Melting Pot of Biodiversity Moves Closer To Permanent Protection

The Senate subcommittee on Forest and Public Lands hears testimony on the Soda Mountain Wilderness Bill. The legislation seeks a compromised solution that would result in reduced cattle-grazing and a new 23,000-acre Wilderness area in southern Oregon.

Washington, D.C. Feb 27, 2008

After years of advocacy and negotiations with cattle ranchers, the Soda Mountain Wilderness proposal is now one step closer to permanent protection after a hearing today in the Senate subcommittee on Public Lands and Forests. The approximately 23,000-acre proposed Wilderness is in the southern backcountry of Oregon’s 53,000-acre Cascade-Siskiyou National Monument southeast of Ashland. The Proclamation that established the Monument in June 2000 calls the area “an ecological wonder.”

Private cattle on the Cascade-Siskiyou National Monument have been an increasing source of controversy in recent years. Last year, Senators Ron Wyden (D-OR) and Gordon Smith (R-OR) introduced S.2379, calling for a compromise solution that would compensate Monument area cattle ranchers who choose to voluntarily relinquish their public lands grazing privileges, while also giving Wilderness protection to the portion of the Monument with the highest ecological value. Ranchers as well as conservation groups support the compromise.

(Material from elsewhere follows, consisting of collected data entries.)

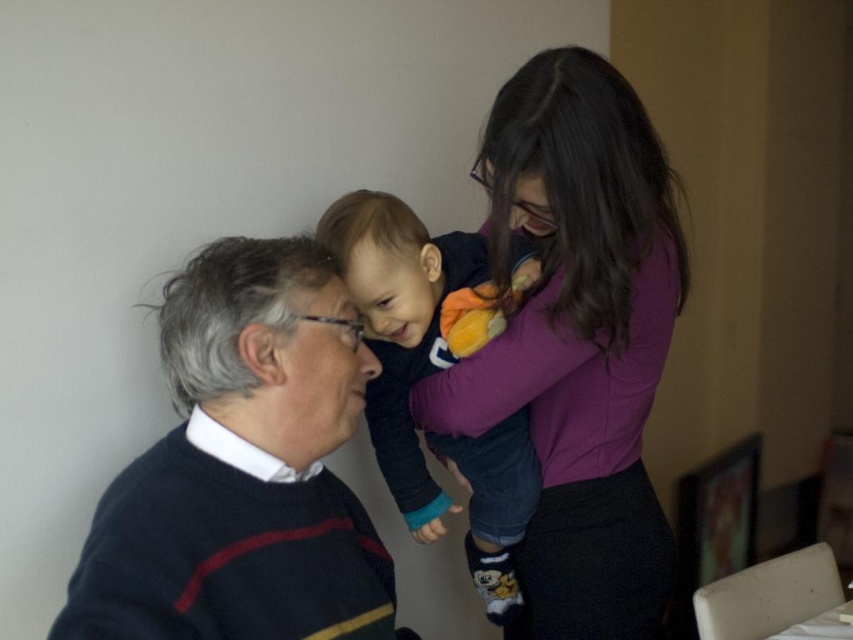 Question: Is purple matte shirt at upper right to the left of dark blue fleece at center from the viewer's perspective?

Choices:
 (A) no
 (B) yes

Answer: (A)

Question: Is purple matte shirt at upper right thinner than dark blue fleece at center?

Choices:
 (A) yes
 (B) no

Answer: (B)

Question: Is purple matte shirt at upper right below dark blue sweater at left?

Choices:
 (A) yes
 (B) no

Answer: (B)

Question: Which object is closer to the camera taking this photo?

Choices:
 (A) dark blue fleece at center
 (B) dark blue sweater at left

Answer: (B)

Question: Which of the following is the farthest from the observer?

Choices:
 (A) (260, 545)
 (B) (558, 177)

Answer: (B)

Question: Estimate the real-world distances between objects in this image. Which object is farther from the dark blue fleece at center?

Choices:
 (A) purple matte shirt at upper right
 (B) dark blue sweater at left

Answer: (B) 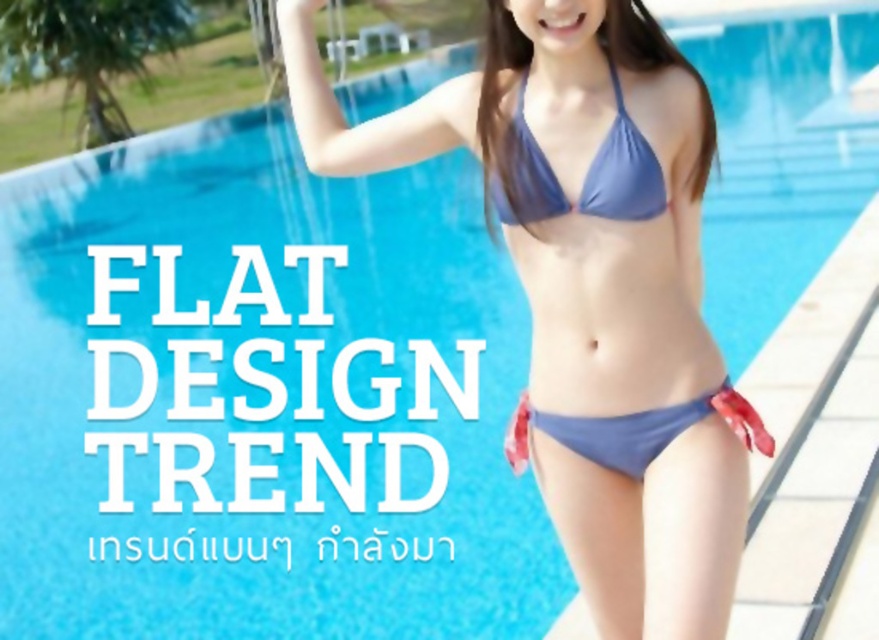 Question: Which of the following is the farthest from the observer?

Choices:
 (A) blue fabric bikini at upper right
 (B) blue fabric bikini at center
 (C) matte blue bikini top at center

Answer: (B)

Question: Among these points, which one is nearest to the camera?

Choices:
 (A) (599, 552)
 (B) (654, 156)
 (C) (525, 83)

Answer: (B)

Question: Is blue fabric bikini at center smaller than matte blue bikini top at center?

Choices:
 (A) yes
 (B) no

Answer: (B)

Question: Among these points, which one is farthest from the camera?

Choices:
 (A) (596, 214)
 (B) (611, 132)

Answer: (B)

Question: Does blue fabric bikini at upper right have a larger size compared to blue fabric bikini at center?

Choices:
 (A) no
 (B) yes

Answer: (B)

Question: Can you confirm if blue fabric bikini at upper right is thinner than blue fabric bikini at center?

Choices:
 (A) yes
 (B) no

Answer: (B) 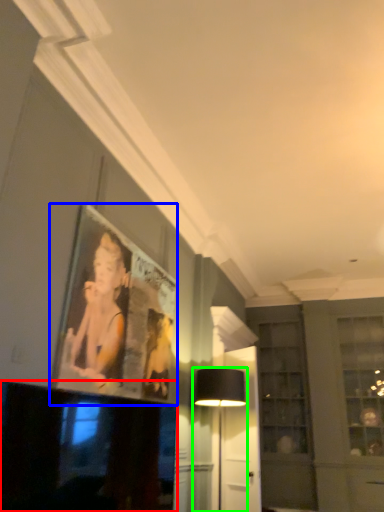 Question: Based on their relative distances, which object is nearer to television (highlighted by a red box)? Choose from picture frame (highlighted by a blue box) and table lamp (highlighted by a green box).

Choices:
 (A) picture frame
 (B) table lamp

Answer: (A) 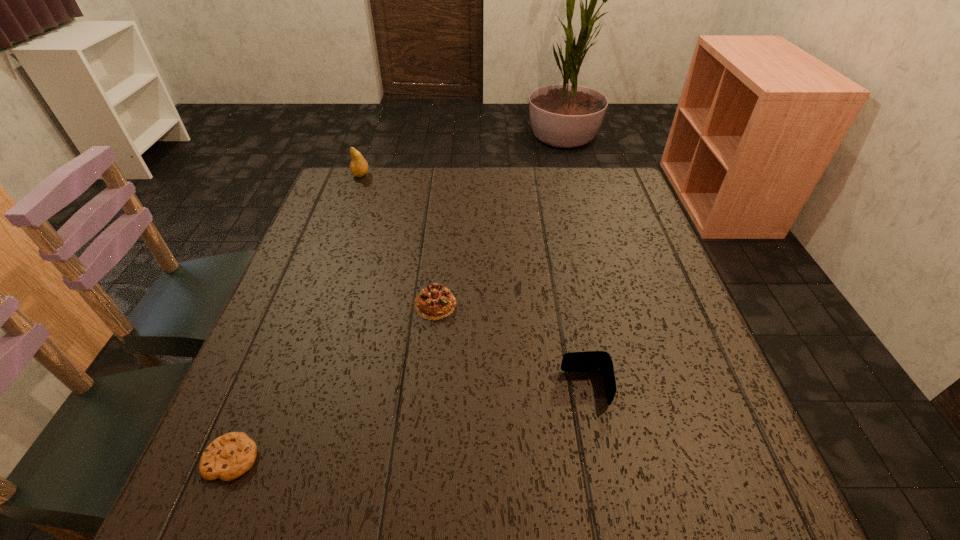 Where is `free space located 0.290m on the outer surface of the second nearest object`? This screenshot has width=960, height=540. free space located 0.290m on the outer surface of the second nearest object is located at coordinates (405, 388).

Image resolution: width=960 pixels, height=540 pixels. Find the location of `free space located on the outer surface of the second nearest object`. free space located on the outer surface of the second nearest object is located at coordinates (497, 388).

Locate an element on the screen. The width and height of the screenshot is (960, 540). vacant space situated on the front of the third tallest object is located at coordinates (415, 508).

The image size is (960, 540). I want to click on vacant space located on the back of the cookie, so click(x=270, y=366).

The height and width of the screenshot is (540, 960). Find the location of `object that is at the far edge`. object that is at the far edge is located at coordinates pyautogui.click(x=359, y=167).

You are a GUI agent. You are given a task and a screenshot of the screen. Output one action in this format:
    pyautogui.click(x=<x>, y=<y>)
    Task: Click on the object that is at the near edge
    
    Given the screenshot: What is the action you would take?
    229,456

The image size is (960, 540). I want to click on pear situated at the left edge, so click(359, 167).

You are a GUI agent. You are given a task and a screenshot of the screen. Output one action in this format:
    pyautogui.click(x=<x>, y=<y>)
    Task: Click on the cookie that is at the left edge
    This screenshot has height=540, width=960.
    Given the screenshot: What is the action you would take?
    pyautogui.click(x=229, y=456)

You are a GUI agent. You are given a task and a screenshot of the screen. Output one action in this format:
    pyautogui.click(x=<x>, y=<y>)
    Task: Click on the object present at the far left corner
    
    Given the screenshot: What is the action you would take?
    pyautogui.click(x=359, y=167)

What are the coordinates of `object that is at the near left corner` in the screenshot? It's located at (229, 456). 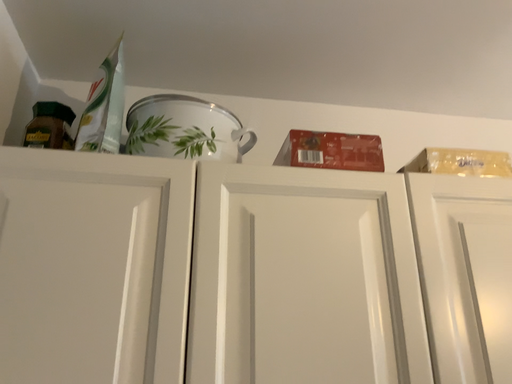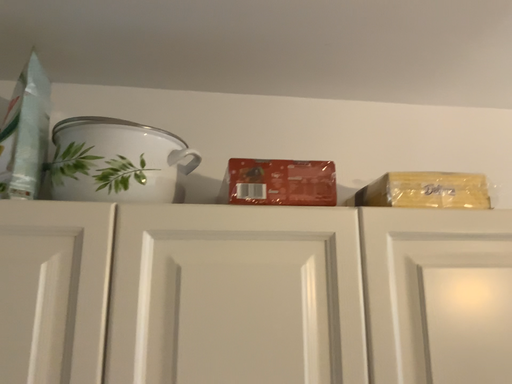 Question: How did the camera likely rotate when shooting the video?

Choices:
 (A) rotated upward
 (B) rotated downward

Answer: (B) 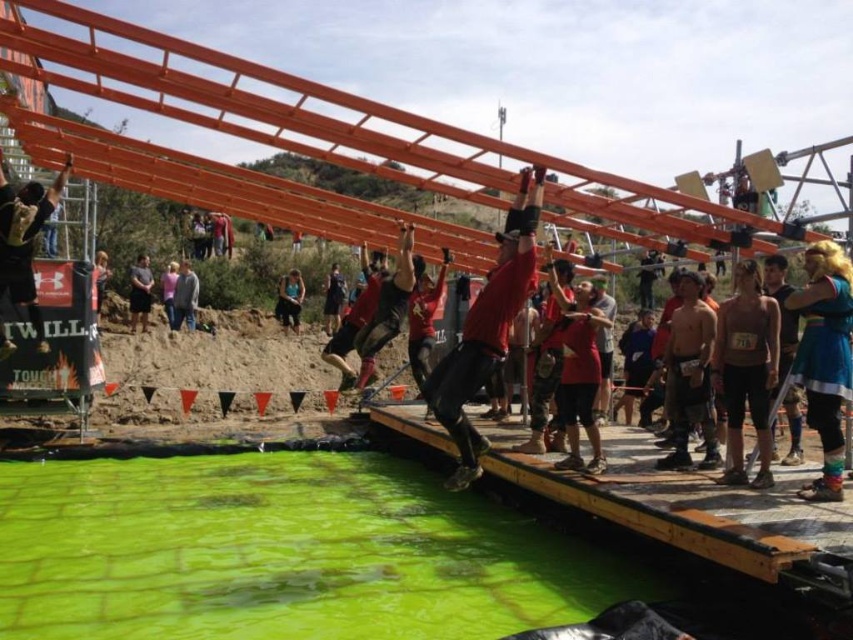 Question: Which of the following is the closest to the observer?

Choices:
 (A) matte black tank top at upper left
 (B) gray cotton shirt at center
 (C) blue fabric shirt at center

Answer: (A)

Question: Which object is the farthest from the gray cotton shirt at center?

Choices:
 (A) light blue fabric shirt at center
 (B) black fabric at center
 (C) teal fabric dress at center

Answer: (C)

Question: Can you confirm if brown fabric tank top at center is positioned to the left of gray cotton shirt at center?

Choices:
 (A) yes
 (B) no

Answer: (B)

Question: Does green algae water at lower center have a larger size compared to blue fabric shirt at center?

Choices:
 (A) yes
 (B) no

Answer: (B)

Question: Which object appears closest to the camera in this image?

Choices:
 (A) green algae water at lower center
 (B) matte black tank top at upper left
 (C) matte black backpack at upper left

Answer: (A)

Question: Is red matte shirt at center smaller than matte black backpack at upper left?

Choices:
 (A) yes
 (B) no

Answer: (A)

“The Soda Mountain area has an amazingly diverse array of plants and animals. It is really exciting to see congress moving forward with the compromise,” said Erik Fernandez, Wilderness Coordinator for Oregon Wild. “As we stare down the barrel of global warming, it’s critical that we protect our forests carbon sinks as Wilderness to minimize further warming and its impact on wildlife”. 

Dave Willis, chair of the Ashland-based Soda Mountain Wilderness Council, says S.2379 would go a long way toward giving the Monument protections it still lacks. “It’s very normal and necessary for the backcountry of National Parks and Monuments to be designated as Wilderness,” he notes. “In fact, the National Park Service manages more of the National Wilderness Preservation System than any other federal agency.” The Cascade-Siskiyou National Monument is managed by the Medford District of the Bureau of Land Management (BLM). Willis points out that western Oregon BLM land is profoundly wilderness-poor: “Despite decades of the ‘multiple-use’ mantra, less than one per cent of all western Oregon BLM land has been protected as Wilderness.”   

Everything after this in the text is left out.